Work request → Copy exactly the stretch of data below from the line with "Política DMCA" through the line with "Os nomes de", including both of those lines.
[Data]
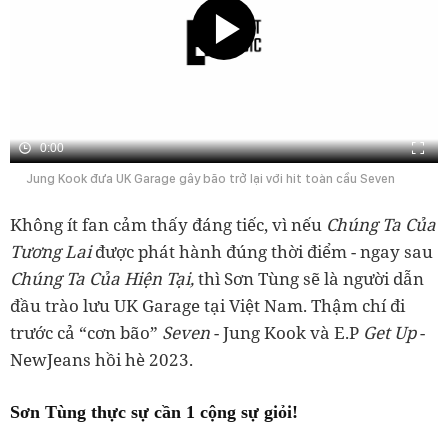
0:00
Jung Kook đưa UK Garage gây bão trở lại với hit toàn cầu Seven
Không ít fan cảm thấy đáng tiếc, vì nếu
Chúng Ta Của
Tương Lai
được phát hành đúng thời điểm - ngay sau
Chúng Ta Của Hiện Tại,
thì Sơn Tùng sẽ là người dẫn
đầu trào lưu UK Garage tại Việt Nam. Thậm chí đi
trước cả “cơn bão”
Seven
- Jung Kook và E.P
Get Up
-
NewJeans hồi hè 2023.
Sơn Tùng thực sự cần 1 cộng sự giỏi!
[/Data]
[Data]
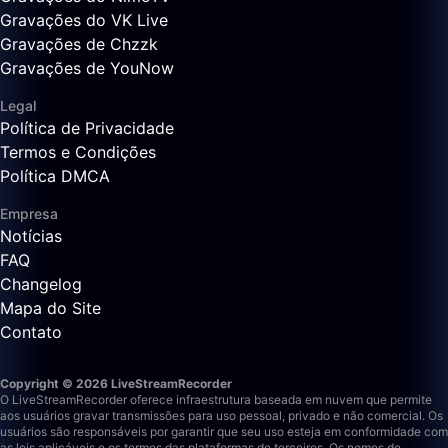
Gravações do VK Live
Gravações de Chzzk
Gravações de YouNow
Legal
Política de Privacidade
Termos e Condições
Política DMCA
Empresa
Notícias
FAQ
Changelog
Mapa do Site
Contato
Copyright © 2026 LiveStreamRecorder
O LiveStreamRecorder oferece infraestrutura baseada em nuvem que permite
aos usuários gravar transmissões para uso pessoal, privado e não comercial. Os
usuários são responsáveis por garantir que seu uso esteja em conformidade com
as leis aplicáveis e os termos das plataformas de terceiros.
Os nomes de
[/Data]
Response to the task →
Política DMCA
Empresa
Notícias
FAQ
Changelog
Mapa do Site
Contato
Copyright © 2026 LiveStreamRecorder
O LiveStreamRecorder oferece infraestrutura baseada em nuvem que permite
aos usuários gravar transmissões para uso pessoal, privado e não comercial. Os
usuários são responsáveis por garantir que seu uso esteja em conformidade com
as leis aplicáveis e os termos das plataformas de terceiros.
Os nomes de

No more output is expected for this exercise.